## INSTRUCTIONS TO FOLLOW
Work out how many lines below contain the word "materiału", then give that number alone.

## Dataset entries

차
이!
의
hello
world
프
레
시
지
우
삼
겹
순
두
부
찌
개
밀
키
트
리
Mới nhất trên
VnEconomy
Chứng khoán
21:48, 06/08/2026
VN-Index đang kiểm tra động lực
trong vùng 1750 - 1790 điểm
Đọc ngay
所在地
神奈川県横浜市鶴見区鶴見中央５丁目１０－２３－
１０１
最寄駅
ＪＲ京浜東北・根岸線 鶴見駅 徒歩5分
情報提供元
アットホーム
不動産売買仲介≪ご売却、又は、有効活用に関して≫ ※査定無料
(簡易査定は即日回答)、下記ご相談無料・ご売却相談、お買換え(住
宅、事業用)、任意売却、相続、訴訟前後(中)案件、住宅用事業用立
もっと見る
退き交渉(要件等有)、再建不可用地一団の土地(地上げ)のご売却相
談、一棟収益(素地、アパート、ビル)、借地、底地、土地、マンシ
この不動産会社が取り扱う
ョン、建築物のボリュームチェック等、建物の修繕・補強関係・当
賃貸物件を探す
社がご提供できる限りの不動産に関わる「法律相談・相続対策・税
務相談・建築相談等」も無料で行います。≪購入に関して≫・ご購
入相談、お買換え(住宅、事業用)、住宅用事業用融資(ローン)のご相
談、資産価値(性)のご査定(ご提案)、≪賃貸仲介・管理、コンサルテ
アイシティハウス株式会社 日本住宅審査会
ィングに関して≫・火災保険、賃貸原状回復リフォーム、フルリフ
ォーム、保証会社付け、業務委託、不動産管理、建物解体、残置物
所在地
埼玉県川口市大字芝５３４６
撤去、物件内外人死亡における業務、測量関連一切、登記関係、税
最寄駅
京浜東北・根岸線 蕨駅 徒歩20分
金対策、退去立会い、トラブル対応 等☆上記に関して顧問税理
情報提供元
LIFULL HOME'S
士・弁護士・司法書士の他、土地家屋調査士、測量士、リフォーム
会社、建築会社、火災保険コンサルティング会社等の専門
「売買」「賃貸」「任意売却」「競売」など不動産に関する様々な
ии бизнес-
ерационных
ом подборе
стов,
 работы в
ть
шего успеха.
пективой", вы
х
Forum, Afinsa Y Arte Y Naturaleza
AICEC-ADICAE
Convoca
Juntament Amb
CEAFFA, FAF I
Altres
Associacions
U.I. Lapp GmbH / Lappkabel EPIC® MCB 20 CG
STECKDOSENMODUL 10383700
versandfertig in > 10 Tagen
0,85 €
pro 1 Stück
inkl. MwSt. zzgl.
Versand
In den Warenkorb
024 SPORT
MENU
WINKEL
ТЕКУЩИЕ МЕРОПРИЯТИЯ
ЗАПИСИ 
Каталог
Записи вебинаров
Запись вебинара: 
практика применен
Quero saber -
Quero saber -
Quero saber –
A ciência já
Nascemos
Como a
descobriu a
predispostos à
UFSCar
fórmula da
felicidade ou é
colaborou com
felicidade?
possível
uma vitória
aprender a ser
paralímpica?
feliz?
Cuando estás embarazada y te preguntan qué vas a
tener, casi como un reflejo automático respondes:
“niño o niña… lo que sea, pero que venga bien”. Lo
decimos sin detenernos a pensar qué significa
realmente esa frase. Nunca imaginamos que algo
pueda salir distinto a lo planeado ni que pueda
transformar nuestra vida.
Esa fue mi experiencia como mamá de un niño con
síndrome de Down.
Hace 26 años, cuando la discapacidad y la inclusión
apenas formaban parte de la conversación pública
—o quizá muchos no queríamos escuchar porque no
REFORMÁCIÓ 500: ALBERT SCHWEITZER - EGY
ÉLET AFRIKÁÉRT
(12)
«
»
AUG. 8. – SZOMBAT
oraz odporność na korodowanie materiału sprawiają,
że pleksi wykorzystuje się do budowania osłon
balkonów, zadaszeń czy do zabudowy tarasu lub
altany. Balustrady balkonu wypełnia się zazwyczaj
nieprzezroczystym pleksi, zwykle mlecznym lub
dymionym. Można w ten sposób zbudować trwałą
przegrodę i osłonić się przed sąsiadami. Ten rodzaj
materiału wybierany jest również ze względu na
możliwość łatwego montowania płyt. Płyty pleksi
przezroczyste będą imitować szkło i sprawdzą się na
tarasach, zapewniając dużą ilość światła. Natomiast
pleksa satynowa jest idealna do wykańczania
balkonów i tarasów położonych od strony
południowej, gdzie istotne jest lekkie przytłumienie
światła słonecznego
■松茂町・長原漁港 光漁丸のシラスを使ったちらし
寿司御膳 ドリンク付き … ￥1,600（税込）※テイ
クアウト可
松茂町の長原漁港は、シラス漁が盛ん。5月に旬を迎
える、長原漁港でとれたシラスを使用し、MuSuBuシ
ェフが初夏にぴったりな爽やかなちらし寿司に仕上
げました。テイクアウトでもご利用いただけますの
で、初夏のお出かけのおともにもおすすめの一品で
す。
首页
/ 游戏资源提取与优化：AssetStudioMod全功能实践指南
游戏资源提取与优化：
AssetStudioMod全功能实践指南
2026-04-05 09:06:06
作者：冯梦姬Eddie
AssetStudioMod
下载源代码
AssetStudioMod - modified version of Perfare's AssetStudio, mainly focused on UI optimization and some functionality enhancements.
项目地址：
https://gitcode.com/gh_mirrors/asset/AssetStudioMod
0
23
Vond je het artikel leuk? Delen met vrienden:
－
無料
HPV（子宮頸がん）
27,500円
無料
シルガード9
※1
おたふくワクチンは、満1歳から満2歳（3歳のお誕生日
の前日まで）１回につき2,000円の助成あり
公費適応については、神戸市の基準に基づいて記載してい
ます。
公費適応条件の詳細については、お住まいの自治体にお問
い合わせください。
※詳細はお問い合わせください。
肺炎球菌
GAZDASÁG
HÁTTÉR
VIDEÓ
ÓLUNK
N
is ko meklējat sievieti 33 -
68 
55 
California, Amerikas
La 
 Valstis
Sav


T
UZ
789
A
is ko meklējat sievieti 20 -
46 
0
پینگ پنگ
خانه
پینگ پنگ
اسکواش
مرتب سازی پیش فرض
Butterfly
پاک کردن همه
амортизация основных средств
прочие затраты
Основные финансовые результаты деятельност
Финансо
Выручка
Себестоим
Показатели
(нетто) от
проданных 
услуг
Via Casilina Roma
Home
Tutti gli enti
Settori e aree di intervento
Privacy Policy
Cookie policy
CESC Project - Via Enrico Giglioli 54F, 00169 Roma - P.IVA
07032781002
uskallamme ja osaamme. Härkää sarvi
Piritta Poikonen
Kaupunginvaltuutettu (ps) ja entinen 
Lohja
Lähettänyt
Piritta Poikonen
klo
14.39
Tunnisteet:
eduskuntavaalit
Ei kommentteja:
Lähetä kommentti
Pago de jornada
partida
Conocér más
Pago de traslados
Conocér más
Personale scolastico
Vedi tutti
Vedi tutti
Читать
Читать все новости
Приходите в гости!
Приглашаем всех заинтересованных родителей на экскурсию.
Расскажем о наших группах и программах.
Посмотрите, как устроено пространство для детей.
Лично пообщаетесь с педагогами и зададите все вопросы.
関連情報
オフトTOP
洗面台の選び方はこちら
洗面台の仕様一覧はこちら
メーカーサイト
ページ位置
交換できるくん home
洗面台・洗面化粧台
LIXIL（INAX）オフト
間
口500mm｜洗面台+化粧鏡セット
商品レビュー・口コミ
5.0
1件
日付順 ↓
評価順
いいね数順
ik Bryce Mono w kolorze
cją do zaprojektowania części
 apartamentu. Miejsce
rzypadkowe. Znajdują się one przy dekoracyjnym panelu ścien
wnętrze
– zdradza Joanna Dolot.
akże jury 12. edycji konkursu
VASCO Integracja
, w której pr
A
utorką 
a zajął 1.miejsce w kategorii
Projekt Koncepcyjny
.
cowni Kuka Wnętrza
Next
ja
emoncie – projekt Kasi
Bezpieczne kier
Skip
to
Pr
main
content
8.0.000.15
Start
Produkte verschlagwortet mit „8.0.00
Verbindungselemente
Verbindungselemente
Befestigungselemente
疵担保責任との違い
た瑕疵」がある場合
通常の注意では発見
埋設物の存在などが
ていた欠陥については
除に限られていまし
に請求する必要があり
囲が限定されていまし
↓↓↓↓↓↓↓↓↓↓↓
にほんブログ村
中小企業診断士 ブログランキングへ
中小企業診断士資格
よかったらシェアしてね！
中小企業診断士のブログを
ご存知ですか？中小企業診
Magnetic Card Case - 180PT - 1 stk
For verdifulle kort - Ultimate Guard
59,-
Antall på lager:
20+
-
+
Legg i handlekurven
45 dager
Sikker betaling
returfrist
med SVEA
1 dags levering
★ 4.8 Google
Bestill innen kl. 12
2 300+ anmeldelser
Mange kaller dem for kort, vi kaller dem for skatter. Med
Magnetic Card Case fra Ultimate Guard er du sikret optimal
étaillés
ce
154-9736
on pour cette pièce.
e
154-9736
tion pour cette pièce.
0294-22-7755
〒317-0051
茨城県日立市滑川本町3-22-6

## SOLUTION
2